I swapped a lot of cables in my 40 years of audiophile journey to get better sound. Sometimes it was better, sometimes worse. I always wondered what technical attribute contributed to the change off sound. 

These are the things I noticed. Shielding can close the sound. Noise reduction in general leads to blacker backgrounds. Shielding on (digital) cables tilts the sound (to a darker signature) and you gain a bigger and rounder bottom end. Twisting or starquad reduces noise and magnetic pickup, but can sound choked. Ferrites gives a hard top end to the sound. More conductors instead of 1 big one results in more "speed". PVC sounds muddy and slow. Teflon on silver gives a splash sound and takes forever to settle in. Silver dig's up more details, but can sound soft on the leading edges. Cotton gives more sustain. Copper sounds "warmer". Air dielectrics outlines individual elements in a mix better. Connector plating can shift the tonal balance. Tellurium copper reduces RFI and gives blacker backgrounds. Induction from bad cable management can ruin your sound. I could go on for a long time.

Like to hear the descriptions and experiences of others. What have you learned about all the cable swapping in general in your audiophile journey? 

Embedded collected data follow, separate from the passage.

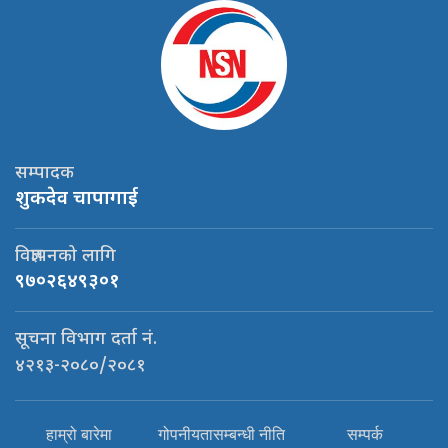
सम्पादक
शुकदेव चापागाई
विज्ञापनको लागि
९७०२६४९३०१
सूचना विभाग दर्ता नं.
४२१३-२०८०/२०८१
हाम्रो बारेमा
गोपनीयतासम्बन्धी नीति
सम्पर्क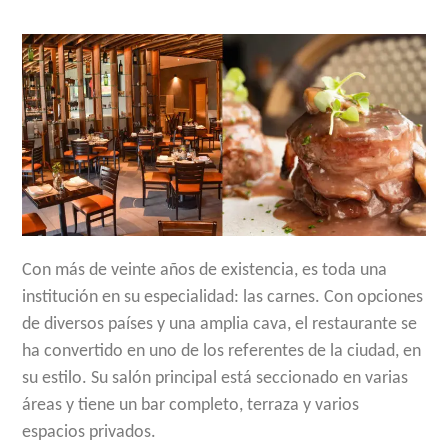
Con más de veinte años de existencia, es toda una
institución en su especialidad: las carnes. Con opciones
de diversos países y una amplia cava, el restaurante se
ha convertido en uno de los referentes de la ciudad, en
su estilo. Su salón principal está seccionado en varias
áreas y tiene un bar completo, terraza y varios
espacios privados.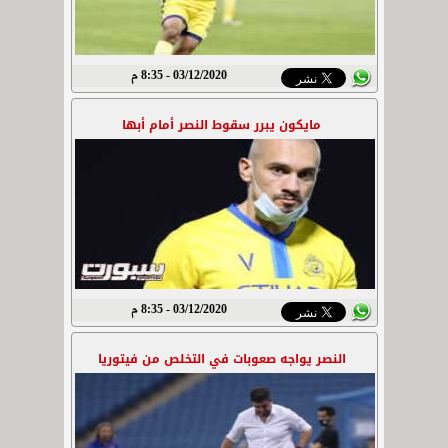
03/12/2020 - 8:35 م
مايكون يبرر سقوط النصر أمام أبها
03/12/2020 - 8:35 م
النصر يواجه صعوبات في التخلص من فيتوريا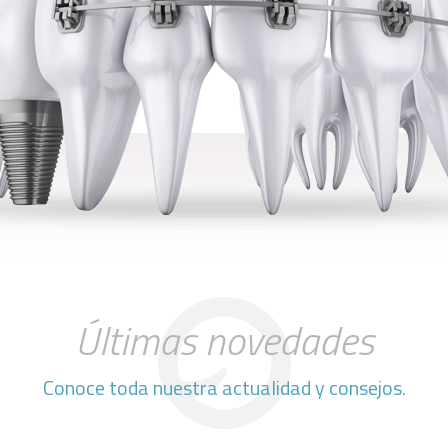
Últimas novedades
Conoce toda nuestra actualidad y consejos.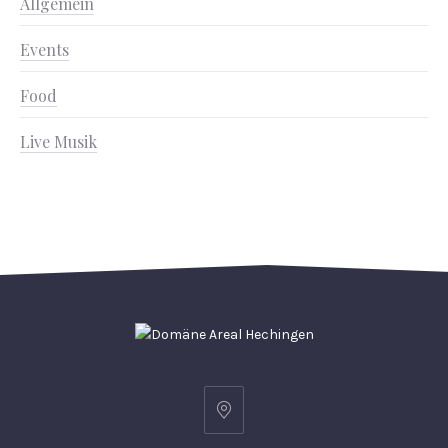
Allgemein
Events
Food
Live Musik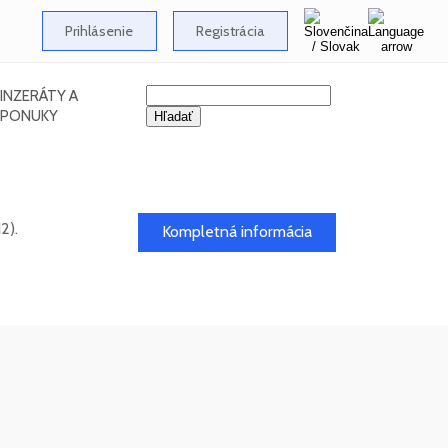
Prihlásenie
Registrácia
INZERÁTY A
PONUKY
2).
Kompletná informácia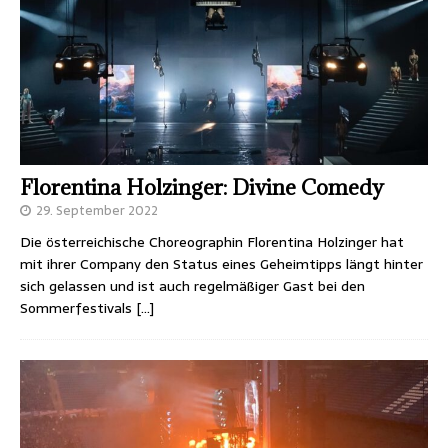
Florentina Holzinger: Divine Comedy
29. September 2022
Die österreichische Choreographin Florentina Holzinger hat
mit ihrer Company den Status eines Geheimtipps längt hinter
sich gelassen und ist auch regelmäßiger Gast bei den
Sommerfestivals
[…]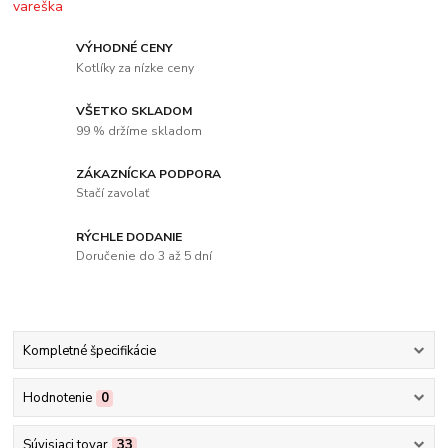
VÝHODNÉ CENY
Kotlíky za nízke ceny
VŠETKO SKLADOM
99 % držíme skladom
ZÁKAZNÍCKA PODPORA
Stačí zavolať
RÝCHLE DODANIE
Doručenie do 3 až 5 dní
Kompletné špecifikácie
Hodnotenie
0
Súvisiaci tovar
33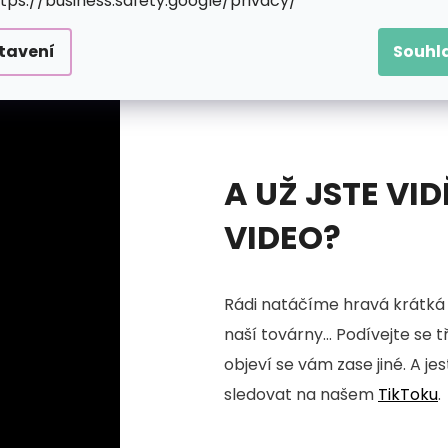
ttps://business.safety.google/privacy/
tavení
Souhl
A UŽ JSTE VID
VIDEO?
Rádi natáčíme hravá krátká 
naší továrny... Podívejte se 
objeví se vám zase jiné. A je
sledovat na našem
TikToku
.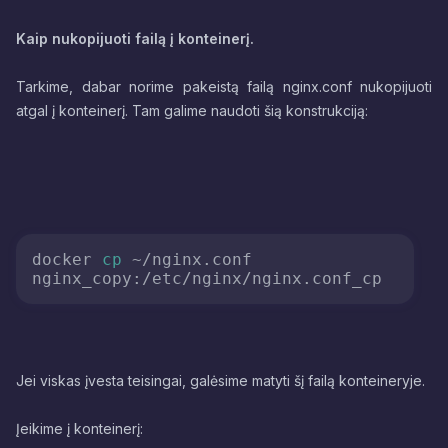
Kaip nukopijuoti failą į konteinerį.
Tarkime, dabar norime pakeistą failą nginx.conf nukopijuoti
atgal į konteinerį. Tam galime naudoti šią konstrukciją:
docker 
cp
 ~/nginx.conf 
Jei viskas įvesta teisingai, galėsime matyti šį failą konteineryje.
Įeikime į konteinerį: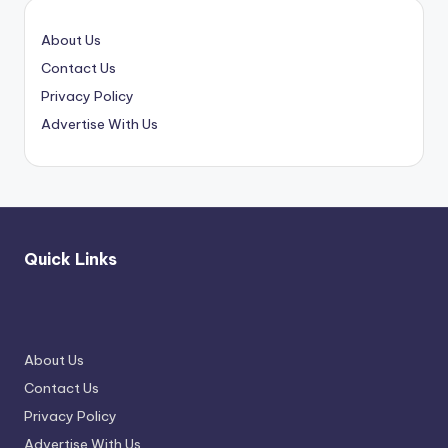
About Us
Contact Us
Privacy Policy
Advertise With Us
Quick Links
About Us
Contact Us
Privacy Policy
Advertise With Us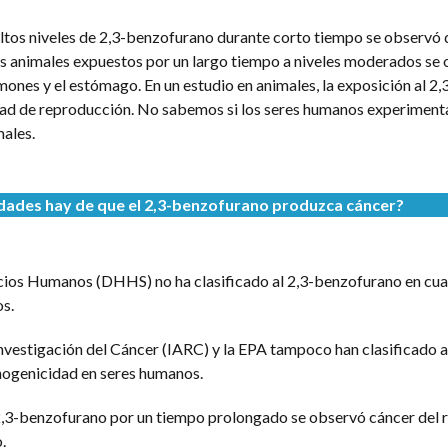
 altos niveles de 2,3-benzofurano durante corto tiempo se observó 
los animales expuestos por un largo tiempo a niveles moderados se
lmones y el estómago. En un estudio en animales, la exposición al 2,
ad de reproducción. No sabemos si los seres humanos experiment
males.
idades hay de que
el 2,3-benzofurano
produzca cáncer?
cios Humanos (DHHS) no ha clasificado al 2,3-benzofurano en cua
s.
Investigación del Cáncer (IARC) y la EPA tampoco han clasificado al
nogenicidad en seres humanos.
 2,3-benzofurano por un tiempo prolongado se observó cáncer del ri
.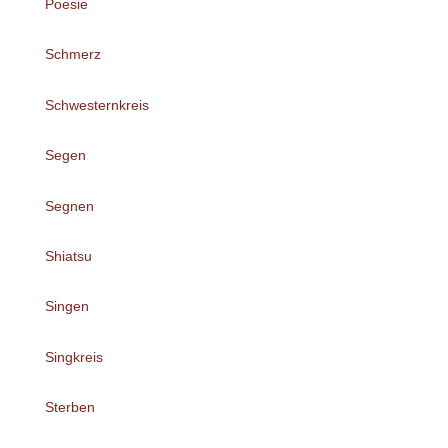
Poesie
Schmerz
Schwesternkreis
Segen
Segnen
Shiatsu
Singen
Singkreis
Sterben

p.s. please skip the "room is more important, buy better equipment first, cables don't matter posts". I like to hear a more personal description of the change in sound.
tantejuut

Showing 1 response by millercarbon

 What have you learned about all the cable swapping in general in your audiophile journey?

Unlike the other one I actually have a system https://systems.audiogon.com/systems/8367 and have tried a lot of things and always heard a different. What I have learned is on my System page: Everything matters.

I could go on for a long time.

That's the problem. At our present level of understanding we have no really useful set of principles on which to base performance. Maybe some day we figure it out and hey, its electron spin, all these other things are just derivatives or variations on electron spin. Or maybe not. Who knows. All I know is I can't argue with any of the general descriptions in the OP. But neither can I say they really tell us anything. What I mean is the OP knows all this stuff and yet even he can't look at a wire, compare to his list, and know. All that long list, still has to listen. So the list doesn't really tell us anything.

Yet another example, pretty darn fascinating one too I think. Got some Synergistic CTS cables last year. Copper, Tungsten, Silver, and its evident the copper is warm and full bass, tungsten beautiful midrange, silver detailed extension. Okay, fine. Active shielding. What's that? Its not touching the wire, its not in the signal path. Disconnected the sound is flat, dull, lifeless. Plugged in the sound is dynamic, deep, and present. Change a tuning bullet, whatever the heck that is, the whole thing goes super warm, or mega detailed, depending. It gets better. Change caps and diodes in the wall wart power supply and the character does not change like that but it does get a whole lot more detailed, liquid, dynamic, deep, and wide. Just way more of everything. From a cap. And a diode. Nowhere near the signal path.

Everything matters. But I haven't the foggiest idea why.